(Records begins)

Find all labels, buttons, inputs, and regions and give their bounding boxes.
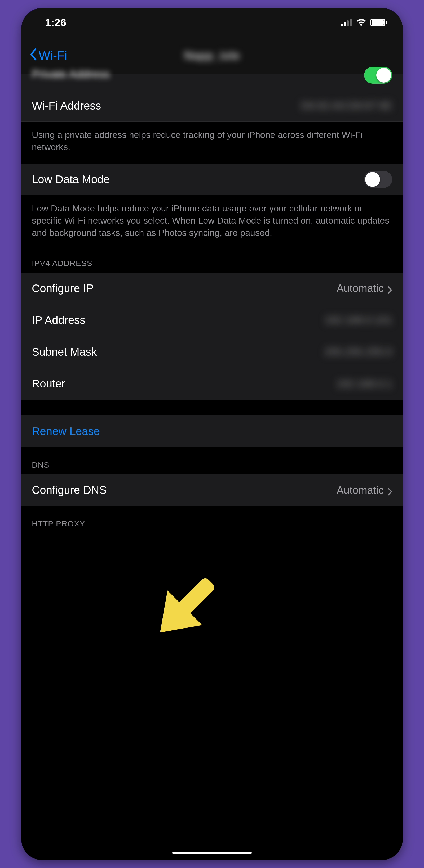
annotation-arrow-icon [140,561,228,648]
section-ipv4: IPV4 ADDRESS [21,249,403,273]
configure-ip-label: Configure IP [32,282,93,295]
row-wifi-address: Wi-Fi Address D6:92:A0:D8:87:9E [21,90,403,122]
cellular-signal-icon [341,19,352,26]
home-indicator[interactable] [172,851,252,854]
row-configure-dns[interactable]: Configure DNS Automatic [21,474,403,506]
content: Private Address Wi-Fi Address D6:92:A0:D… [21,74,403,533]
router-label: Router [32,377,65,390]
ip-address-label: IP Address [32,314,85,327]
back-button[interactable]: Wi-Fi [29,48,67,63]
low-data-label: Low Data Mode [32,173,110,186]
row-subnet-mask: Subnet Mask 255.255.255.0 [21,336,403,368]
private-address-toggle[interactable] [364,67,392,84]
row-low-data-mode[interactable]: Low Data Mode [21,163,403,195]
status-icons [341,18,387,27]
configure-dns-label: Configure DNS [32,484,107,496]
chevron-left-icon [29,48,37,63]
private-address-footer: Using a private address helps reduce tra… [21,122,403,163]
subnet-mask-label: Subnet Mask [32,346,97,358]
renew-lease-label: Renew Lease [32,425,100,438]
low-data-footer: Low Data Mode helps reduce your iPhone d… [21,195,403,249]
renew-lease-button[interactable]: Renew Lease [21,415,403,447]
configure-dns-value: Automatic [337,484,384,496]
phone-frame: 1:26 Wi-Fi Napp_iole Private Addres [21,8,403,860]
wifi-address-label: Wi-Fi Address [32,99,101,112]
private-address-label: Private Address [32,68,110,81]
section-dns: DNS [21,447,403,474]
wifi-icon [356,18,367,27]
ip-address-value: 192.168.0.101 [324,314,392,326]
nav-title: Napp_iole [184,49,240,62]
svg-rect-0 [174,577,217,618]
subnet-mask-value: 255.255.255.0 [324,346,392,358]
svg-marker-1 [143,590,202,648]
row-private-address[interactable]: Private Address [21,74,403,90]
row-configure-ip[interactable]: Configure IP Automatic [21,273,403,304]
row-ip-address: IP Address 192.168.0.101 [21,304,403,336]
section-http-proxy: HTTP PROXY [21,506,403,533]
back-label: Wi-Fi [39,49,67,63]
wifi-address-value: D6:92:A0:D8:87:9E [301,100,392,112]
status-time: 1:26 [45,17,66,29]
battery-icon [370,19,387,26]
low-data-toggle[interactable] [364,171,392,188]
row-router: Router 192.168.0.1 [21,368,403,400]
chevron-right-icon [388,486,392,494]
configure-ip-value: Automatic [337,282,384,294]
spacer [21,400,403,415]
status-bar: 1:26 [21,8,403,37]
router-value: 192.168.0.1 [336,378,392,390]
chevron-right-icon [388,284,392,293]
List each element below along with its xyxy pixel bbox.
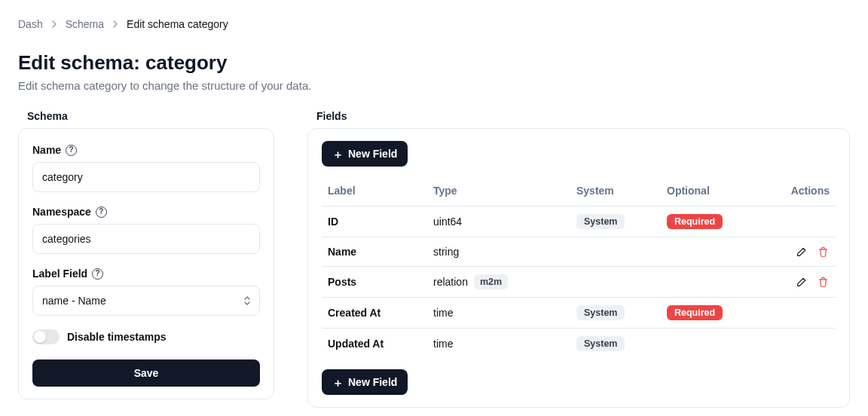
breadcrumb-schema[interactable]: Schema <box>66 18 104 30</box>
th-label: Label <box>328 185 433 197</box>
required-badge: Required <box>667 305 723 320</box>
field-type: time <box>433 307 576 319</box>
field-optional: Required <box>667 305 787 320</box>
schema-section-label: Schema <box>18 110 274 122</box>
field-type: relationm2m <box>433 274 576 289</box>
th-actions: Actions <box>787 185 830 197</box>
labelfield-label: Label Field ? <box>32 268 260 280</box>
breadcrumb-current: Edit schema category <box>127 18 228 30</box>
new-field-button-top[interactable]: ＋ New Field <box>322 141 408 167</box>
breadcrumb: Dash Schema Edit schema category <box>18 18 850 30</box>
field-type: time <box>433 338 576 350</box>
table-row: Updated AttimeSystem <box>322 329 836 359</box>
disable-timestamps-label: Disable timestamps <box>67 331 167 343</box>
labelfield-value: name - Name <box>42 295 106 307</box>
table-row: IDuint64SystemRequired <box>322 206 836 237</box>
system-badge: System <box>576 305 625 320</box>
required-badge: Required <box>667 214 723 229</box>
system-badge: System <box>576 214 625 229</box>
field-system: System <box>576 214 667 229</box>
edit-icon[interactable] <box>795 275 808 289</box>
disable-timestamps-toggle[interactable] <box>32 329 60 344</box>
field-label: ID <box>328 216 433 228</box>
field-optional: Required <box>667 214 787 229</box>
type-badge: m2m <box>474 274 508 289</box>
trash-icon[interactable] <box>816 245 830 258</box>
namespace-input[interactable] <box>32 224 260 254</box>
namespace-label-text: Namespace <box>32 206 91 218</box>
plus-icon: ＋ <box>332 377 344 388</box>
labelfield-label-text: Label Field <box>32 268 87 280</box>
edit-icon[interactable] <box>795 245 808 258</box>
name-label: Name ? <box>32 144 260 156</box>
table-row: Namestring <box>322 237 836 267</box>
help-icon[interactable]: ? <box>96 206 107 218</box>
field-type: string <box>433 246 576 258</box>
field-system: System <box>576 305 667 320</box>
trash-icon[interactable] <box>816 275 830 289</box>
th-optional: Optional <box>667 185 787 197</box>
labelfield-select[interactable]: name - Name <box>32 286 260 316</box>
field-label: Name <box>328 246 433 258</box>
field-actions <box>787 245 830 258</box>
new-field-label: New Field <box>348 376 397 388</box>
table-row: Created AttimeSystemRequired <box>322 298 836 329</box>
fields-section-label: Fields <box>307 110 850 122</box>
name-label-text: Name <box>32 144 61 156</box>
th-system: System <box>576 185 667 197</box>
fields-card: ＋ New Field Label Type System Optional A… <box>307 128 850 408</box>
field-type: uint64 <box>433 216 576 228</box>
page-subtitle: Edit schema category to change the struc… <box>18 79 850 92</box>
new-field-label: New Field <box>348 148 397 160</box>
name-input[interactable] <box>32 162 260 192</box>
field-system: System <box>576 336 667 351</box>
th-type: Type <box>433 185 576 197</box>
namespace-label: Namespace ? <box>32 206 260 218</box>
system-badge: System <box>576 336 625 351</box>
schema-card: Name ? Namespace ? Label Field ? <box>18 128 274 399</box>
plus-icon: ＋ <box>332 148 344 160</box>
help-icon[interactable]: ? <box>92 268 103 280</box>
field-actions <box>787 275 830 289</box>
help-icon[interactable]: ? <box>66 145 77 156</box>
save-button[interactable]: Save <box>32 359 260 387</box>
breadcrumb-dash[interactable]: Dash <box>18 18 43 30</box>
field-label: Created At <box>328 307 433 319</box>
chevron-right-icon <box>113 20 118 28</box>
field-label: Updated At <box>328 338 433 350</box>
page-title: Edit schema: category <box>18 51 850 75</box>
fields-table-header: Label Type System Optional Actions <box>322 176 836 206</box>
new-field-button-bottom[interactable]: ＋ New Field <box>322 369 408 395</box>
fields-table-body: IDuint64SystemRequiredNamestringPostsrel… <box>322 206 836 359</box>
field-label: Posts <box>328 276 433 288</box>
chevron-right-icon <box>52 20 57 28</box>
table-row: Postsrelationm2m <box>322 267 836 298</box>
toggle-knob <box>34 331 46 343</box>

(Records ends)

*Aim of the exercise*
Among the lines in the data above, find those containing "toggle" and give only how many there are.

*Output below*
4